Matthew Murray (born May 25, 1994) is a Canadian professional ice hockey goaltender for the Toronto Maple Leafs of the National Hockey League (NHL). Murray was selected by the Pittsburgh Penguins in the third round (83rd overall) of the 2012 NHL Entry Draft. In 2016, Murray won his first Stanley Cup championship as the starting goaltender for the Penguins during the playoffs after having replaced then-starter Marc-André Fleury. Murray would split the net with Fleury during the 2017 Stanley Cup playoffs, winning the Stanley Cup again in 2017. Murray became the first goaltender to win back-to-back Stanley Cups as a rookie.

Playing career

Early career
Murray was born and raised in Thunder Bay, Ontario and played his minor hockey with the Thunder Bay Minor Hockey Association. He spent his younger years playing AA before moving up to the Thunder Bay Kings AAA program.

In his minor midget season (2009–10), Murray led his Kings to a 3–2–0 record at the OHL Cup. That season with the Kings, Murray appeared in 40 games with a 2.28 GAA and six shutouts. He was subsequently selected in the second round (35th overall) of the 2010 OHL Priority Selection by the Sault Ste.
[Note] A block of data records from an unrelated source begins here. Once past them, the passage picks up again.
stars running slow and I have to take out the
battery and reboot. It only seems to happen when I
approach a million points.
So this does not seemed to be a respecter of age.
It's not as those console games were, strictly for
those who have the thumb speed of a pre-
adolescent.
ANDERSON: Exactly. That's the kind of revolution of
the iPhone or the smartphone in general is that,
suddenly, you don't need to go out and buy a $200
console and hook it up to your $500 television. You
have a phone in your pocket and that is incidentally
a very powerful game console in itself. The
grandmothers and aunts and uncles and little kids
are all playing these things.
Marie Greyhounds.

Murray played major junior hockey in the Ontario Hockey League with the Sault Ste. Marie Greyhounds. On September 4, 2013, Murray was signed to a three-year entry-level contract with the Pittsburgh Penguins.

Pittsburgh Penguins

During his first full professional season with the Penguins AHL affiliate, the Wilkes-Barre/Scranton Penguins in 2014–15, on March 8, 2015, Murray set an AHL record for the longest shutout streak by not allowing any goals for 304 minutes and 11 seconds. The previous record of 268:17 was held by Barry Brust.

On March 22, Murray recorded his tenth shutout of the season, breaking a record for rookie AHL goaltenders set by Gordie Bell in 1942–43. He would finish the regular season with 12 shutouts. Murray capped his standout rookie season by sweeping the AHL awards, he was selected to the AHL First All-Star Team and Rookie Team, while winning the Baz Bastien Memorial Award as the League's best goaltender and the Dudley "Red" Garrett Memorial Award as best rookie.
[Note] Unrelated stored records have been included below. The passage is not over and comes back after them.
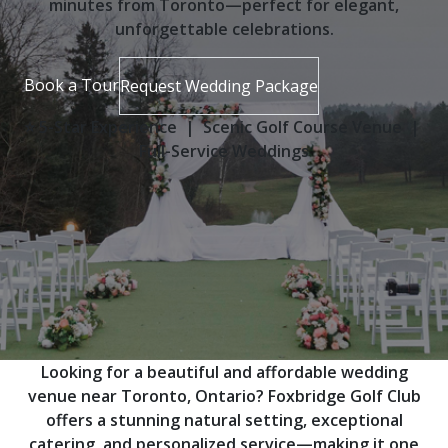
minutes from Toronto—perfect for elegant,
unforgettable celebrations.
Book a Tour
Request Wedding Package
⭐ 5-Star Experience | Scenic Golf Course Venue |
Full-Service Weddings
Looking for a beautiful and affordable wedding
venue near Toronto, Ontario? Foxbridge Golf Club
offers a stunning natural setting, exceptional
catering, and personalized service—making it one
In the 2015–16 season, Murray was recalled from the AHL for the first time to the Pittsburgh Penguins on December 15, 2015 and made his NHL debut on December 19, 2015 in a 2–1 loss against the Carolina Hurricanes. Murray was recalled again by the Pittsburgh Penguins on February 21, 2016 and started nine games to finish the season.

On April 19, 2016 the 21-year old Murray made his NHL playoff debut in game three of the first round becoming the youngest goaltender in franchise history to start a post-season game. He allowed just one goal as the Penguins defeated the New York Rangers 3–1. Just two days later, Murray recorded his first NHL playoff shutout in a 5–0 win over the Rangers.

Murray remained the starting goaltender throughout the 2016 playoffs. After being replaced by veteran Marc-André Fleury, who returned from injury in game five of the third round, he started in all remainder games of the 2016 Stanley Cup playoffs. Murray led the Penguins past the San Jose Sharks in the finals to the franchise's fourth Stanley Cup. He posted an impressive .923 save percentage and 2.08 GAA throughout the playoffs and became only the sixth starting rookie goaltender in the Stanley Cup Finals since 1976.

Murray was then re-signed by the Penguins to a three-year contract with an annual average salary of $3.75 million.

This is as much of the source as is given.